An unavoidable truth, however, must temper this expectation: Hollywood’s ongoing discrimination against black movies isn’t supported by logic and evidence, so why believe illogical people will amend their behavior based on evidence that they were wrong all along?
Movie studios would insist that the leading reason for not investing big bucks in predominantly black films is that international markets won’t support them. Comedian Bill Maher, in that vein, said of Asian moviegoers, “They don’t want to see black people generally in their movies. The Hollywood executives are, like, ‘We’re not racist, we just have to pretend to be racists because we’re capitalists. We want to sell our movies in China [and] they don’t like Kevin Hart.’” With Hollywood increasingly reliant upon international dollars to turn profits, overseas perceptions matter greatly.

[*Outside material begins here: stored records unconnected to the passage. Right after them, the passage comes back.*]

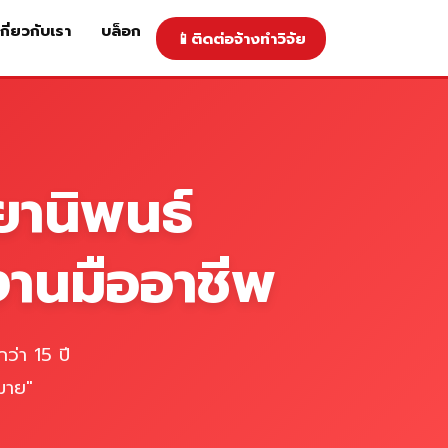
เกี่ยวกับเรา
บล็อก
📱
ติดต่อจ้างทำวิจัย
าคารับทำวิจัย
ติดต่อจ้างทำวิจัย
เกี่ยวกับเรา
blog
ยานิพนธ์
งานมืออาชีพ
ว่า 15 ปี
มาย"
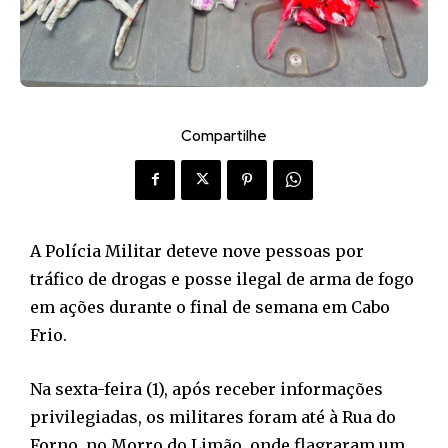
Compartilhe
A Polícia Militar deteve nove pessoas por
tráfico de drogas e posse ilegal de arma de fogo
em ações durante o final de semana em Cabo
Frio.
Na sexta-feira (1), após receber informações
privilegiadas, os militares foram até à Rua do
Forno, no Morro do Limão, onde flagraram um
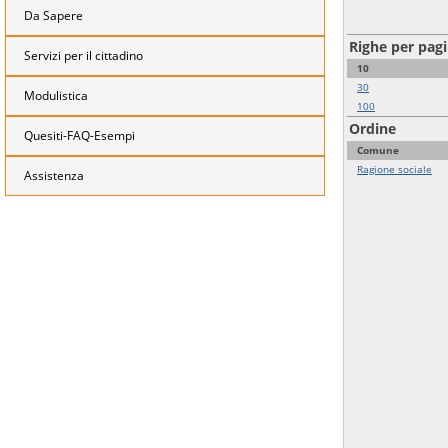
Da Sapere
Righe per pag
Servizi per il cittadino
10
30
Modulistica
100
Ordine
Quesiti-FAQ-Esempi
Comune
Ragione sociale
Assistenza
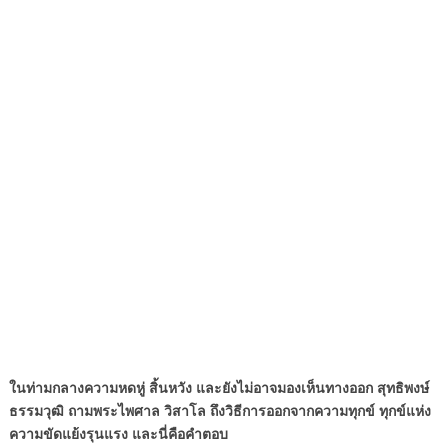
ในท่ามกลางความหดหู่ สิ้นหวัง และยังไม่อาจมองเห็นทางออก สุทธิพงษ์
ธรรมวุฒิ ถามพระไพศาล วิสาโล ถึงวิธีการออกจากความทุกข์ ทุกข์แห่ง
ความขัดแย้งรุนแรง และนี่คือคำตอบ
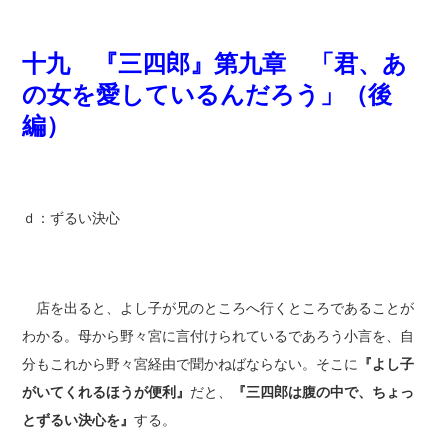
十九 『三四郎』第九章 「君、あ
の女を愛しているんだろう」（後
編）
ｄ：ずるい決心
店を出ると、よし子が兄のところへ行くところであることが
わかる。母から野々宮に言付けられているであろう小言を、自
分もこれから野々宮経由で聞かねばならない。そこに
『よし子
がいてくれるほうが便利』
だと、
『三四郎は腹の中で、ちょっ
とずるい決心を』
する。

This is where the illogicalness of racial discrimination pierces through and why we mustn’t expect Black Panther’s success to lessen discrimination’s prevalence in Hollywood: The idea that “black films” don’t make coins internationally has long been proven demonstrably false.

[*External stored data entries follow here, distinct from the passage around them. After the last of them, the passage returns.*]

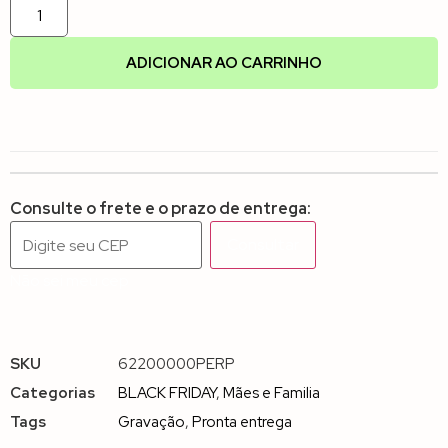
ADICIONAR AO CARRINHO
Consulte o frete e o prazo de entrega:
Consultar
Não sei meu cep
SKU
62200000PERP
Categorias
BLACK FRIDAY
,
Mães e Familia
Tags
Gravação
,
Pronta entrega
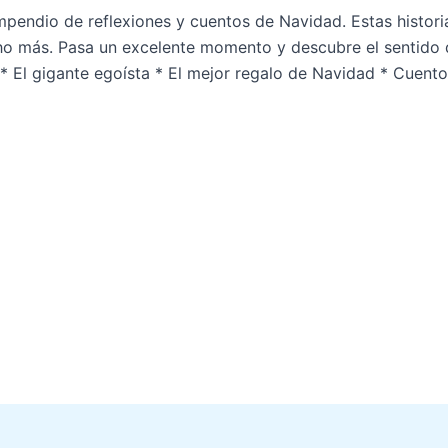
pendio de reflexiones y cuentos de Navidad. Estas historias
o más. Pasa un excelente momento y descubre el sentido d
* El gigante egoísta * El mejor regalo de Navidad * Cuento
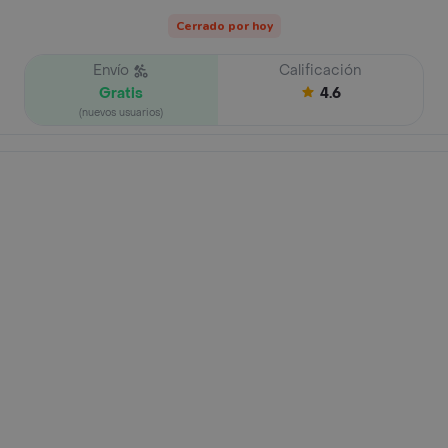
Cerrado por hoy
Envío
Calificación
Gratis
4.6
(nuevos usuarios)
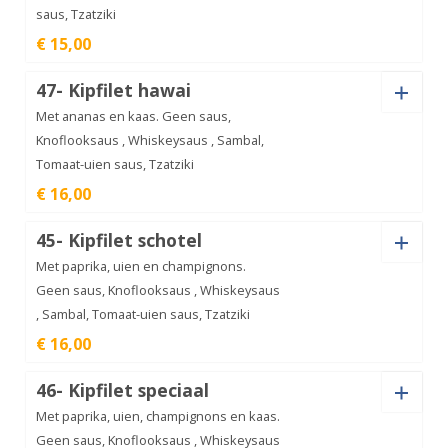
saus, Tzatziki
Kebab
€ 15,00
aantal
€
15,00
Saus
47- Kipfilet hawai
Met ananas en kaas. Geen saus,
Knoflooksaus , Whiskeysaus , Sambal,
Tomaat-uien saus, Tzatziki
Kipdoner
€ 16,00
aantal
€
15,00
Saus
45- Kipfilet schotel
Met paprika, uien en champignons.
Geen saus, Knoflooksaus , Whiskeysaus
, Sambal, Tomaat-uien saus, Tzatziki
Kipfilet
€ 16,00
hawai
€
16,00
aantal
Saus
46- Kipfilet speciaal
Met paprika, uien, champignons en kaas.
Geen saus, Knoflooksaus , Whiskeysaus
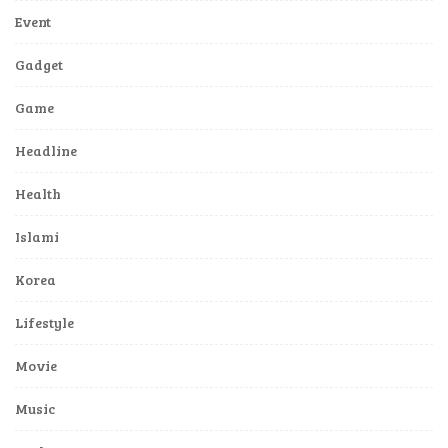
Event
Gadget
Game
Headline
Health
Islami
Korea
Lifestyle
Movie
Music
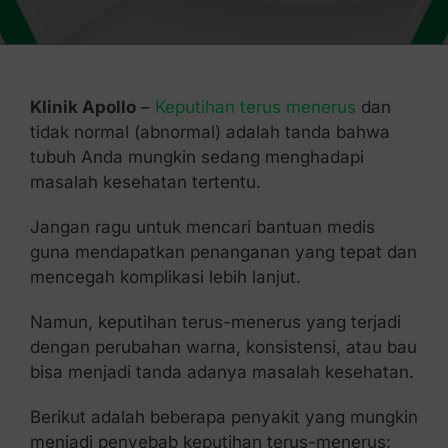
Kontak Kami
Klinik Apollo
–
Keputihan terus menerus
dan
tidak normal (abnormal) adalah tanda bahwa
tubuh Anda mungkin sedang menghadapi
masalah kesehatan tertentu.
Jangan ragu untuk mencari bantuan medis
guna mendapatkan penanganan yang tepat dan
mencegah komplikasi lebih lanjut.
Namun, keputihan terus-menerus yang terjadi
dengan perubahan warna, konsistensi, atau bau
bisa menjadi tanda adanya masalah kesehatan.
Berikut adalah beberapa penyakit yang mungkin
menjadi penyebab keputihan terus-menerus:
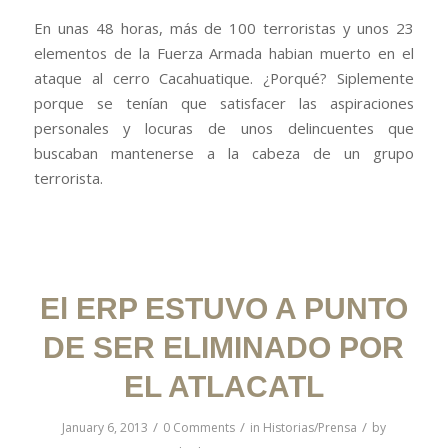
En unas 48 horas, más de 100 terroristas y unos 23
elementos de la Fuerza Armada habian muerto en el
ataque al cerro Cacahuatique. ¿Porqué? Siplemente
porque se tenían que satisfacer las aspiraciones
personales y locuras de unos delincuentes que
buscaban mantenerse a la cabeza de un grupo
terrorista.
El ERP ESTUVO A PUNTO
DE SER ELIMINADO POR
EL ATLACATL
/
/
/
January 6, 2013
0 Comments
in
Historias/Prensa
by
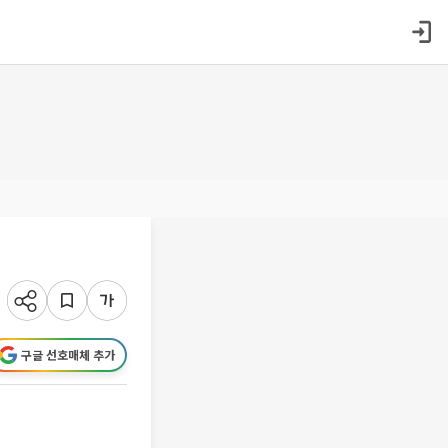
구글 선호매체 추가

Go back 30 years to Coming to America, a comedy starring Eddie Murphy, released in 1988, which made $160.6 million internationally. Or look at the two Bad Boys action movies, led by actors Will Smith and Martin Lawrence, the original released in 1995 and the sequel in 2003. Together the films earned $210.3 million in foreign countries. The black superhero movie Blade, with Wesley Snipes playing a vampire as the lead, made $61 million internationally 20 years ago. The Fast and Furious franchise practically prints money in China, starring mixed-race Vin Diesel and Dwayne “The Rock” Johnson and black actors Ludacris and Tyrese Gibson. And even the indie film Moonlight, with an all-black cast with no movie stars and a production budget of around $4 million, did $37 million internationally.
When a black movie rakes in the cash overseas, however, Hollywood insiders toss out an endless array of excuses as to why this or that black success story cannot be used to kill the assumption that black movies represent bad overseas investments.

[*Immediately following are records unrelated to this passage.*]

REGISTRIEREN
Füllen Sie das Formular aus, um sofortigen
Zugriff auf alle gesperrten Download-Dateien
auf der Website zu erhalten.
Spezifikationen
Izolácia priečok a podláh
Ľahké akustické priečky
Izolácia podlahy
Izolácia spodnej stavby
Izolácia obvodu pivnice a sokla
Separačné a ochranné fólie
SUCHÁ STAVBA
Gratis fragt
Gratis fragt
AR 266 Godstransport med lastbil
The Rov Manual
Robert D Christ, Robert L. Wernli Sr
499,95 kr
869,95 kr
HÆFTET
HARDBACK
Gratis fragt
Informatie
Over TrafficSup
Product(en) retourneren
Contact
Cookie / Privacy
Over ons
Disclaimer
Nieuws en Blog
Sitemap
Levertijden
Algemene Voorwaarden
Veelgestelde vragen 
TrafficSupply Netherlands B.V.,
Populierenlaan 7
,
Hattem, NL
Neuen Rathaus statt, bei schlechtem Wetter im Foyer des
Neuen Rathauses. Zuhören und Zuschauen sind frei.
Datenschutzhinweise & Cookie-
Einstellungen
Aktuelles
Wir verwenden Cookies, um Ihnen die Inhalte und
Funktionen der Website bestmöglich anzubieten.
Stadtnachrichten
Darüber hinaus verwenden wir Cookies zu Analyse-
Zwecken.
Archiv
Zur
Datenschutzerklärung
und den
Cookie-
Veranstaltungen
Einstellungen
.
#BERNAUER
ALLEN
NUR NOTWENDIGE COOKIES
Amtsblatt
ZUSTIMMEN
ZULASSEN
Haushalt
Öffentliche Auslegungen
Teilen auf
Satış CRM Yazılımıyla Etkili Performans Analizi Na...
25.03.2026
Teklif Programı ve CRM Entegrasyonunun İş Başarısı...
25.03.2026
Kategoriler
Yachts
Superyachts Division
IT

Appealing movies with black casts can make money in foreign markets. The proof surrounds us. Just like movies featuring white leads, black movies need to be well-executed and appealing. If so, people across the globe will pay money to see them.
But why, then, does Hollywood swim against the current of evidence? Why do movie studios need proof of the concept when the concept has already been proven? The answers stare us in the face: These arguments about why black movies aren’t being greenlit are not being made in good faith; the strength of Hollywood’s biases against black movies are stronger than the commitment to the bottom line; sometimes logic is not enough to persuade people to behave in a racially fair way, particularly when discrimination pervades the entire industry.
Jeff Clanagan, president of Lionsgate’s Codeblack films, told the Los Angeles Times, “Every time there’s a success, it gets swept under the rug. … It’s almost like there’s an asterisk on it. They chalk it off as an anomaly.”
We should brace for something similar regarding Black Panther. Hollywood bigwigs will laud the movie as so unique that its appeal cannot be applied to the next black project in the pipeline waiting to be greenlit. Sure, we will get Black Panther sequels. But other movies rooted in blackness produced because of Black Panther’s success? History teaches us we should temper our expectations.
For now, a Hollywood that acknowledges the potential of black films is as fictional as Wakanda.